- [Data excerpts]
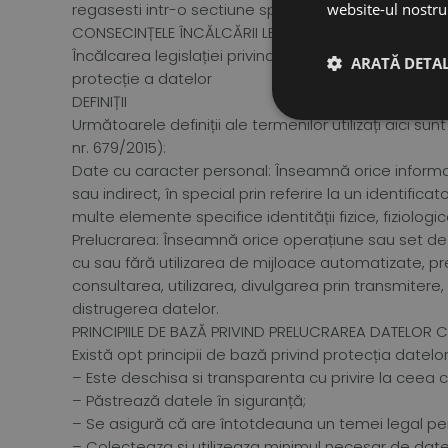
regasesti intr-o sectiune speciala.
website-ul nostru 
CONSECINȚELE ÎNCĂLCĂRII LEGILOR PRIVIND PROTECȚIA
Încălcarea legislației privind protecția datelor poa
ARATĂ DETAL
protecție a datelor
DEFINIȚII
Următoarele definiții ale termenilor utilizați aici 
nr. 679/2015):
Date cu caracter personal: Înseamnă orice informații
sau indirect, în special prin referire la un identific
multe elemente specifice identității fizice, fiziolog
Prelucrarea: Înseamnă orice operațiune sau set de
cu sau fără utilizarea de mijloace automatizate, p
consultarea, utilizarea, divulgarea prin transmitere
distrugerea datelor.
PRINCIPIILE DE BAZĂ PRIVIND PRELUCRAREA DATELOR
Există opt principii de bază privind protecția datel
– Este deschisa si transparenta cu privire la ceea c
– Păstrează datele în siguranță;
– Se asigură că are întotdeauna un temei legal pe
– Colecteaza si utilizeaza minimul necesar de date, 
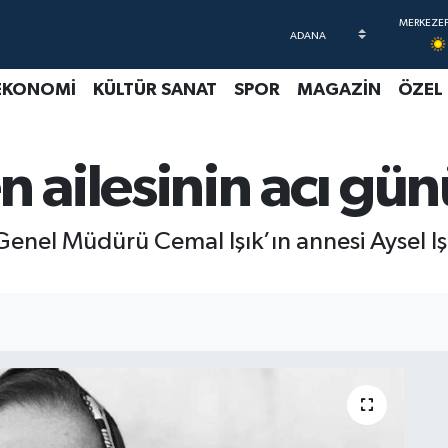
EKONOMİ
KÜLTÜR SANAT
SPOR
MAGAZİN
ÖZEL
n ailesinin acı gün
Genel Müdürü Cemal Işık’ın annesi Aysel I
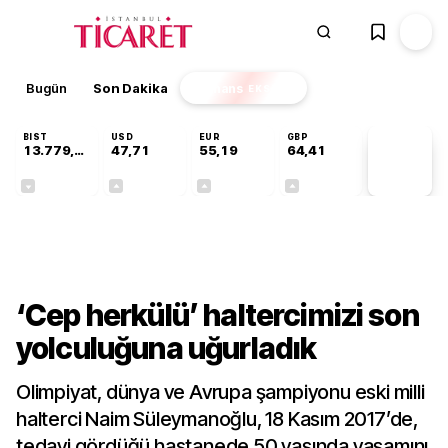
Bugün
Son Dakika
Finans
EKSTRA
BIST
USD
EUR
GBP
13.779,39
47,71
55,19
64,41
PİYASA
VERİLERİ
-0,14%
+0,18%
+0,32%
+0,38%
Gündem
‘Cep herkülü’ haltercimizi son
yolculuğuna uğurladık
Olimpiyat, dünya ve Avrupa şampiyonu eski milli
halterci Naim Süleymanoğlu, 18 Kasım 2017’de,
tedavi gördüğü hastanede 50 yaşında yaşamını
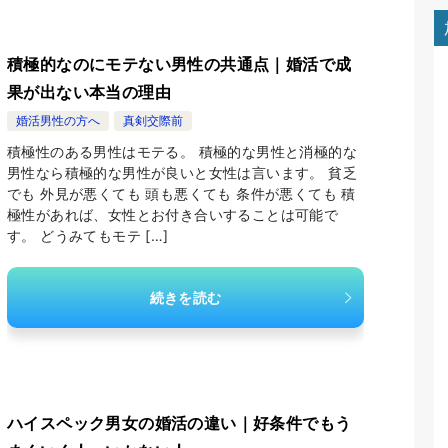
積極的なのにモテない男性の共通点｜婚活で成
果が出ない本当の理由
婚活男性の方へ
真剣交際前
積極性のある男性はモテる。 積極的な男性と消極的な
男性なら積極的な男性が良いと女性は言います。 貧乏
でも 外見が悪くても 頭も悪くても 条件が悪くても 積
極性があれば、女性とお付き合いすることは可能で
す。 どうみてもモテ […]
続きを読む
ハイスペック男女の婚活の違い｜好条件でもう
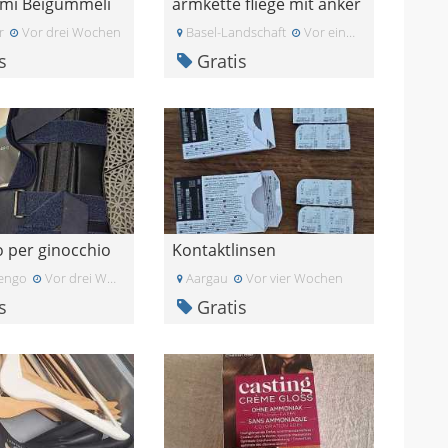
mi Beigümmeli
armkette fliege mit anker
r
Vor drei Wochen
Basel-Landschaft
Vor einer Woche
s
Gratis
 per ginocchio
Kontaktlinsen
engo
Vor drei Wochen
Aargau
Vor vier Wochen
s
Gratis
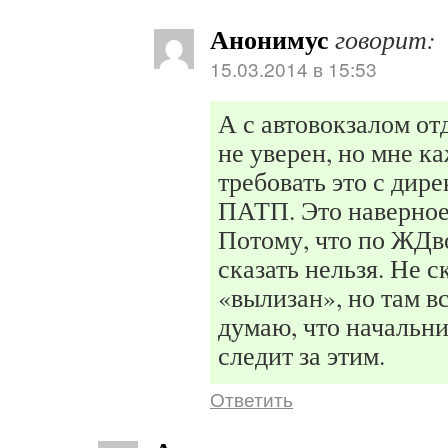
Анонимус
говорит:
15.03.2014 в 15:53
А с автовокзалом от
не уверен, но мне к
требовать это с дир
ПАТП. Это наверное,
Потому, что по ЖДв
сказать нельзя. Не с
«вылизан», но там вс
думаю, что начальн
следит за этим.
Ответить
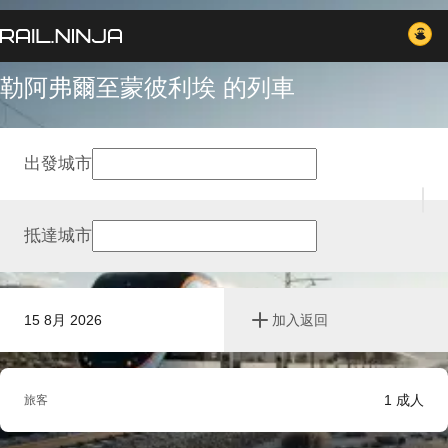
勒阿弗爾至蒙彼利埃 的列車
出發城市
抵達城市
15 8月 2026
加入返回
1
成人
旅客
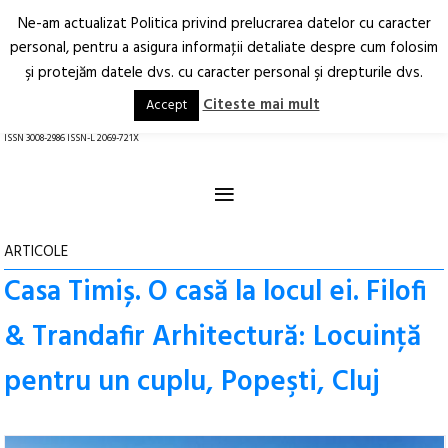
Ne-am actualizat Politica privind prelucrarea datelor cu caracter
Deschide
RO
EN
personal, pentru a asigura informaţii detaliate despre cum folosim
şi protejăm datele dvs. cu caracter personal şi drepturile dvs.
Arhitectură.
Oraș.
Societate.
Citeste mai mult
Accept
revistă online
ISSN 3008-2986 ISSN-L 2069-721X
≡
ARTICOLE
Casa Timiș. O casă la locul ei. Filofi
& Trandafir Arhitectură: Locuinţă
pentru un cuplu, Popeşti, Cluj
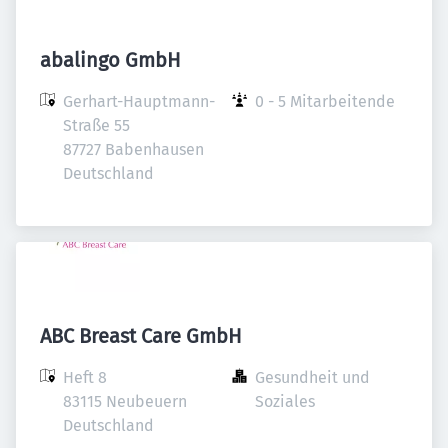
abalingo GmbH
Gerhart-Hauptmann-
0 - 5 Mitarbeitende
Straße 55

87727 Babenhausen

Deutschland
ABC Breast Care GmbH
Heft 8

Gesundheit und 
83115 Neubeuern

Soziales
Deutschland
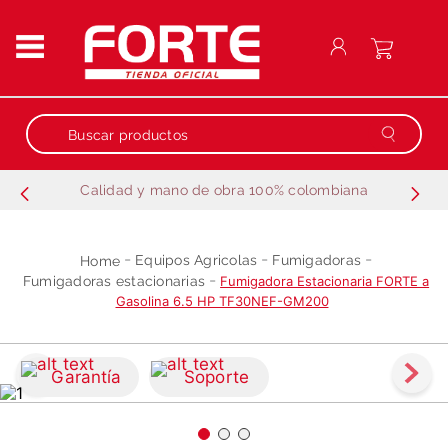
Buscar productos
Calidad y mano de obra 100% colombiana
Términos más buscados
1
.
repuestos
Equipos Agricolas
Fumigadoras
2
.
generador
Fumigadoras estacionarias
Fumigadora Estacionaria FORTE a
Gasolina 6.5 HP TF30NEF-GM200
3
.
motobombas
4
.
guadañadora
Garantía
Soporte
5
.
fumigadora estacionaria
6
.
motobombas gasolina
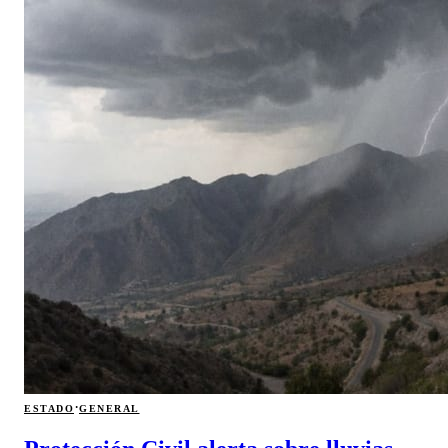
·
ESTADO
GENERAL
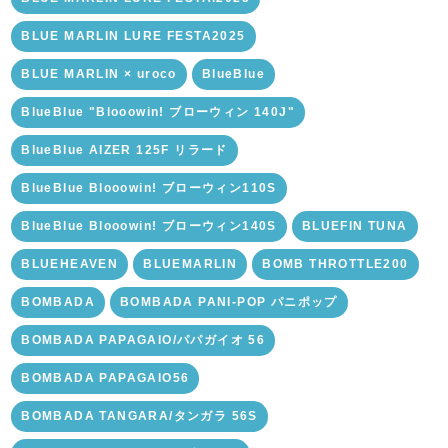
BLUE MARLIN LURE FESTA2025
BLUE MARLIN × uroco
BlueBlue
BlueBlue "Blooowin! ブローウィン 140J"
BlueBlue AIZER 125F リラード
BlueBlue Blooowin! ブローウィン110S
BlueBlue Blooowin! ブローウィン140S
BLUEFIN TUNA
BLUEHEAVEN
BLUEMARLIN
BOMB THROTTLE200
BOMBADA
BOMBADA PANI-POP パニポップ
BOMBADA PAPAGAIO/パパガイオ 56
BOMBADA PAPAGAIO56
BOMBADA TANGARA/タンガラ 56S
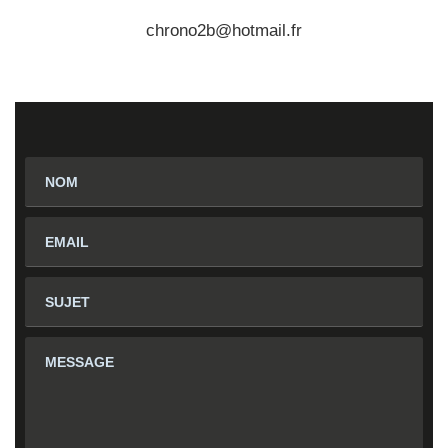
chrono2b@hotmail.fr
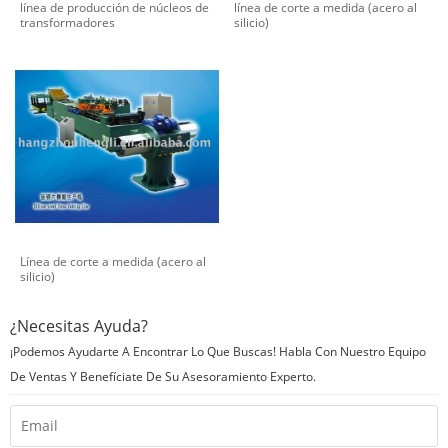
línea de producción de núcleos de
línea de corte a medida (acero al
transformadores
silicio)
Línea de corte a medida (acero al
silicio)
¿Necesitas Ayuda?
¡Podemos Ayudarte A Encontrar Lo Que Buscas! Habla Con Nuestro Equipo
De Ventas Y Benefíciate De Su Asesoramiento Experto.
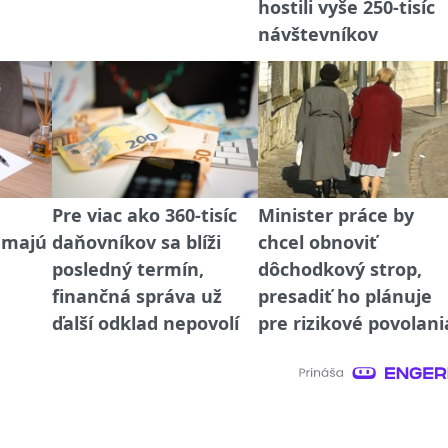
hostili vyše 250-tisíc
návštevníkov
Pre viac ako 360-tisíc
Minister práce by
emajú
daňovníkov sa blíži
chcel obnoviť
posledný termín,
dôchodkový strop,
finančná správa už
presadiť ho plánuje
ďalší odklad nepovolí
pre rizikové povolani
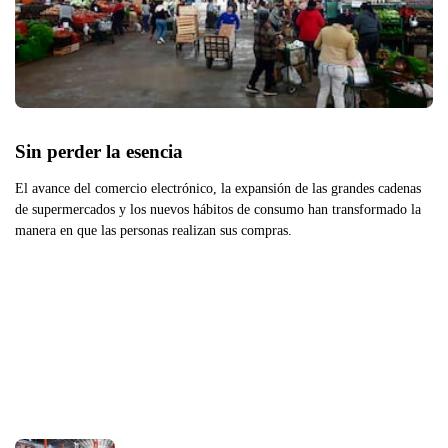
Sin perder la esencia
El avance del comercio electrónico, la expansión de las grandes cadenas
de supermercados y los nuevos hábitos de consumo han transformado la
manera en que las personas realizan sus compras.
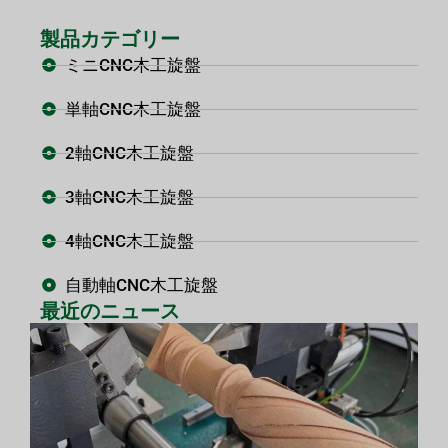
製品カテゴリー
ミニCNC木工旋盤
単軸CNC木工旋盤
2軸CNC木工旋盤
3軸CNC木工旋盤
4軸CNC木工旋盤
自動軸CNC木工旋盤
最近のニュース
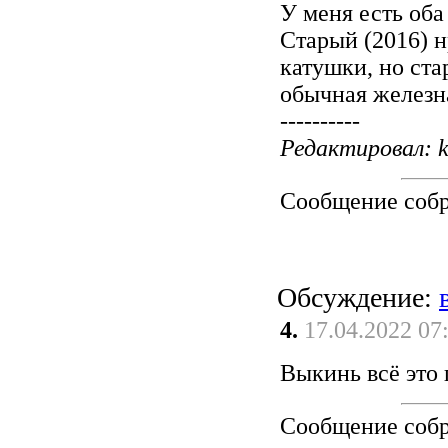
У меня есть оба
Старый (2016) н
катушки, но ста
обычная железн
----------
Редактировал: k
Сообщение соб
Обсуждение:
4.
17.04.2022 07
Выкинь всё это 
Сообщение соб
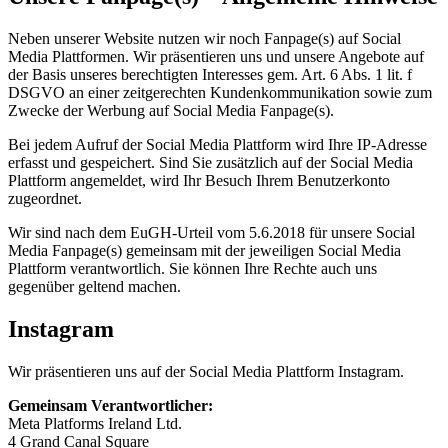
Neben unserer Website nutzen wir noch Fanpage(s) auf Social
Media Plattformen. Wir präsentieren uns und unsere Angebote auf
der Basis unseres berechtigten Interesses gem. Art. 6 Abs. 1 lit. f
DSGVO an einer zeitgerechten Kundenkommunikation sowie zum
Zwecke der Werbung auf Social Media Fanpage(s).
Bei jedem Aufruf der Social Media Plattform wird Ihre IP-Adresse
erfasst und gespeichert. Sind Sie zusätzlich auf der Social Media
Plattform angemeldet, wird Ihr Besuch Ihrem Benutzerkonto
zugeordnet.
Wir sind nach dem EuGH-Urteil vom 5.6.2018 für unsere Social
Media Fanpage(s) gemeinsam mit der jeweiligen Social Media
Plattform verantwortlich. Sie können Ihre Rechte auch uns
gegenüber geltend machen.
Instagram
Wir präsentieren uns auf der Social Media Plattform Instagram.
Gemeinsam Verantwortlicher:
Meta Platforms Ireland Ltd.
4 Grand Canal Square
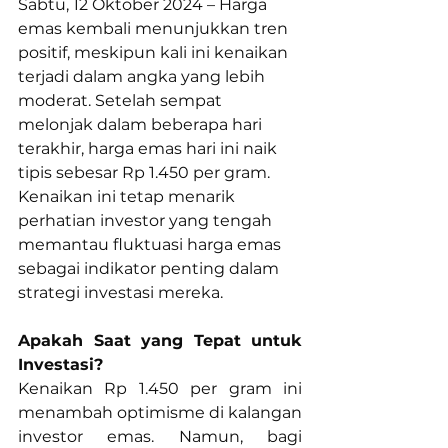
Sabtu, 12 Oktober 2024 – Harga 
emas kembali menunjukkan tren 
positif, meskipun kali ini kenaikan 
terjadi dalam angka yang lebih 
moderat. Setelah sempat 
melonjak dalam beberapa hari 
terakhir, harga emas hari ini naik 
tipis sebesar Rp 1.450 per gram. 
Kenaikan ini tetap menarik 
perhatian investor yang tengah 
memantau fluktuasi harga emas 
sebagai indikator penting dalam 
strategi investasi mereka.
Apakah Saat yang Tepat untuk 
Investasi?
Kenaikan Rp 1.450 per gram ini 
menambah optimisme di kalangan 
investor emas. Namun, bagi 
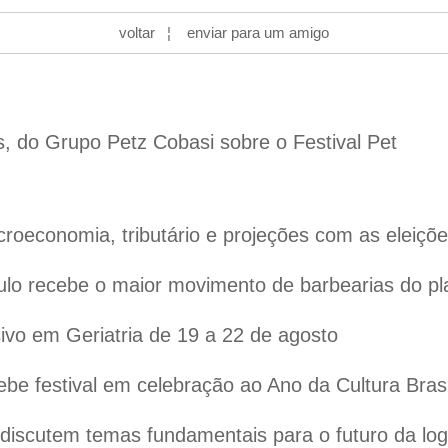
voltar
¦
enviar para um amigo
s, do Grupo Petz Cobasi sobre o Festival Pet
oeconomia, tributário e projeções com as eleiçõ
lo recebe o maior movimento de barbearias do pl
vo em Geriatria de 19 a 22 de agosto
ebe festival em celebração ao Ano da Cultura Bras
iscutem temas fundamentais para o futuro da logís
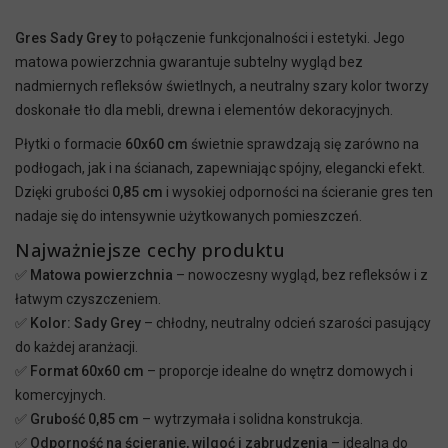
Gres Sady Grey
to połączenie funkcjonalności i estetyki. Jego
matowa powierzchnia gwarantuje subtelny wygląd bez
nadmiernych refleksów świetlnych, a neutralny szary kolor tworzy
doskonałe tło dla mebli, drewna i elementów dekoracyjnych.
Płytki o formacie
60x60 cm
świetnie sprawdzają się zarówno na
podłogach, jak i na ścianach, zapewniając spójny, elegancki efekt.
Dzięki grubości
0,85 cm
i wysokiej odporności na ścieranie gres ten
nadaje się do intensywnie użytkowanych pomieszczeń.
Najważniejsze cechy produktu
✅
Matowa powierzchnia
– nowoczesny wygląd, bez refleksów i z
łatwym czyszczeniem.
✅ Kolor: Sady Grey
– chłodny, neutralny odcień szarości pasujący
do każdej aranżacji.
✅
Format 60x60 cm
– proporcje idealne do wnętrz domowych i
komercyjnych.
✅ Grubość 0,85 cm
– wytrzymała i solidna konstrukcja.
✅ Odporność na ścieranie, wilgoć i zabrudzenia
– idealna do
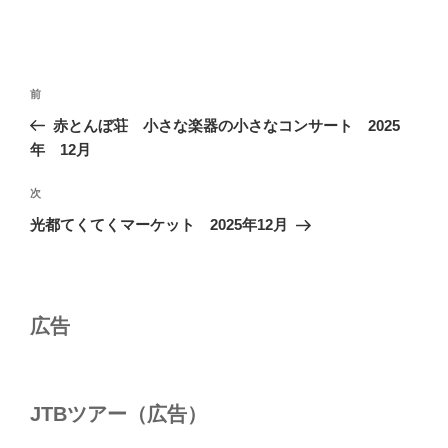
投
前
前
稿
の
赤とんぼ荘 小さな楽器の小さなコンサート 2025
ナ
投
年 12月
ビ
稿
ゲ
次
次
の
ー
光都てくてくマーケット 2025年12月
投
シ
稿
ョ
ン
広告
JTBツアー（広告）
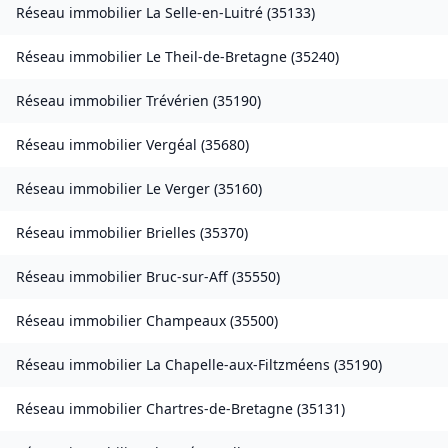
Réseau immobilier
La Selle-en-Luitré
(
35133
)
Réseau immobilier
Le Theil-de-Bretagne
(
35240
)
Réseau immobilier
Trévérien
(
35190
)
Réseau immobilier
Vergéal
(
35680
)
Réseau immobilier
Le Verger
(
35160
)
Réseau immobilier
Brielles
(
35370
)
Réseau immobilier
Bruc-sur-Aff
(
35550
)
Réseau immobilier
Champeaux
(
35500
)
Réseau immobilier
La Chapelle-aux-Filtzméens
(
35190
)
Réseau immobilier
Chartres-de-Bretagne
(
35131
)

- [Problem to solve] A verbatim reproduction is expected: starting at the line above that has "finančná správa už", ending at the line that has "to połączenie funkcjonalności", both included, and with no pictures and no other lines.

- [Written response]
finančná správa už
presadiť ho plánuje
ďalší odklad nepovolí
pre rizikové povolani
Sin perder la esencia
El avance del comercio electrónico, la expansión de las grandes cadenas
de supermercados y los nuevos hábitos de consumo han transformado la
manera en que las personas realizan sus compras.
製品カテゴリー
ミニCNC木工旋盤
単軸CNC木工旋盤
2軸CNC木工旋盤
3軸CNC木工旋盤
4軸CNC木工旋盤
自動軸CNC木工旋盤
最近のニュース
У меня есть оба
Старый (2016) н
катушки, но ста
обычная железн
----------
Редактировал: k
Сообщение соб
Обсуждение:
4.
17.04.2022 07
Выкинь всё это 
Сообщение соб
Neben unserer Website nutzen wir noch Fanpage(s) auf Social
Media Plattformen. Wir präsentieren uns und unsere Angebote auf
der Basis unseres berechtigten Interesses gem. Art. 6 Abs. 1 lit. f
DSGVO an einer zeitgerechten Kundenkommunikation sowie zum
Zwecke der Werbung auf Social Media Fanpage(s).
Bei jedem Aufruf der Social Media Plattform wird Ihre IP-Adresse
erfasst und gespeichert. Sind Sie zusätzlich auf der Social Media
Plattform angemeldet, wird Ihr Besuch Ihrem Benutzerkonto
zugeordnet.
Wir sind nach dem EuGH-Urteil vom 5.6.2018 für unsere Social
Media Fanpage(s) gemeinsam mit der jeweiligen Social Media
Plattform verantwortlich. Sie können Ihre Rechte auch uns
gegenüber geltend machen.
Instagram
Wir präsentieren uns auf der Social Media Plattform Instagram.
Gemeinsam Verantwortlicher:
Meta Platforms Ireland Ltd.
4 Grand Canal Square
Sabtu, 12 Oktober 2024 – Harga 
emas kembali menunjukkan tren 
positif, meskipun kali ini kenaikan 
terjadi dalam angka yang lebih 
moderat. Setelah sempat 
melonjak dalam beberapa hari 
terakhir, harga emas hari ini naik 
tipis sebesar Rp 1.450 per gram. 
Kenaikan ini tetap menarik 
perhatian investor yang tengah 
memantau fluktuasi harga emas 
sebagai indikator penting dalam 
strategi investasi mereka.
Apakah Saat yang Tepat untuk 
Investasi?
Kenaikan Rp 1.450 per gram ini 
menambah optimisme di kalangan 
investor emas. Namun, bagi 
voltar
¦
enviar para um amigo
s, do Grupo Petz Cobasi sobre o Festival Pet
oeconomia, tributário e projeções com as eleiçõ
lo recebe o maior movimento de barbearias do pl
vo em Geriatria de 19 a 22 de agosto
ebe festival em celebração ao Ano da Cultura Bras
iscutem temas fundamentais para o futuro da logís
Gres Sady Grey
to połączenie funkcjonalności i estetyki. Jego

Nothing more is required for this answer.